Businesses Lack Coordinated Efforts to Prevent Security Risks

A third of executives said it was challenging to prioritize which systems to fix first, as security and operations teams have different priorities.

bmc and security

Known vulnerabilities appear to be the leading cause of exposure to data breaches and cyber threats, according to a survey of 300 C-level executives, conducted by BMC and Forbes Insights.

The report also confirms a significant gap between security and IT operations (SecOps) teams, which is contributing to unnecessary data loss, production downtime, and potential reputation damage.

The survey revealed that 44 percent of security breaches occur even when vulnerabilities and how to remedy them have previously been identified, indicating it takes far too long to fix a vulnerability once a patch becomes available.

The problem is partially explained by the fact that 34 percent of North American and 54 percent of European respondents say it takes weeks to fix a high-impact vulnerability in applications or operating systems.

When asked why, a third of executives surveyed stated it was challenging to prioritize which systems to fix first, since the security and operations teams may have different priorities.

In addition, outages and poor performance in IT systems can be traced to poorly applied patches, half of the executives on both sides of the Atlantic said.

When asked about the challenges faced by IT and security, 60 percent of executives surveyed said the IT operations and security teams have only a general or a little understanding of each others' requirements.

However, half of survey respondents said they don’t have a plan in place for improving the coordination between these two groups.

In addition, 52 percent of enterprise leaders in North America and Europe equate regulatory compliance with tighter security, and 60 percent of North American firms expect to purchase or implement a security operations management (SecOps) solution in the next 12 months.

All survey respondents were from companies with at least $100 million in annual revenue-- 27 percent were from companies with revenue between $1 billion and $5 billion and 23 percent had revenue of $5 billion or more.

Addressing increases in the volume and complexity of regulatory requirements is seen as a growing problem in the months ahead, especially for European enterprises--57 percent of European executives identified this growing challenge, as did 49 percent of North American respondents.

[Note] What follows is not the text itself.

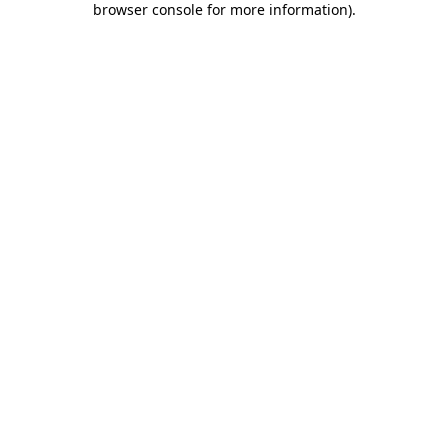
browser console for more information)
.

Furthermore, despite the close connection between security and compliance, 44 percent of North American and 35 percent of European enterprises manage these areas separately.

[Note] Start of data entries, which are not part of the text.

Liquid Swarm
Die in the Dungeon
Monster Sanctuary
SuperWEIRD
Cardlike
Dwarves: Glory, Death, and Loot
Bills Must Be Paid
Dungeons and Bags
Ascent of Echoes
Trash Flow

However, survey results indicated companies that develop close partnerships between security architecture and compliance reap rewards that go beyond simply passing audits.

"Whether viewed from a security, operational or compliance perspective, SecOps alignment is essential for keeping modern enterprises performing at levels required in today’s highly competitive global marketplace," the report noted. "But along with the challenges that SecOps represents, it also presents an important opportunity—by working closely to close the SecOps gap, the two teams can more successfully meet their individual goals and improve the overall success of their enterprises."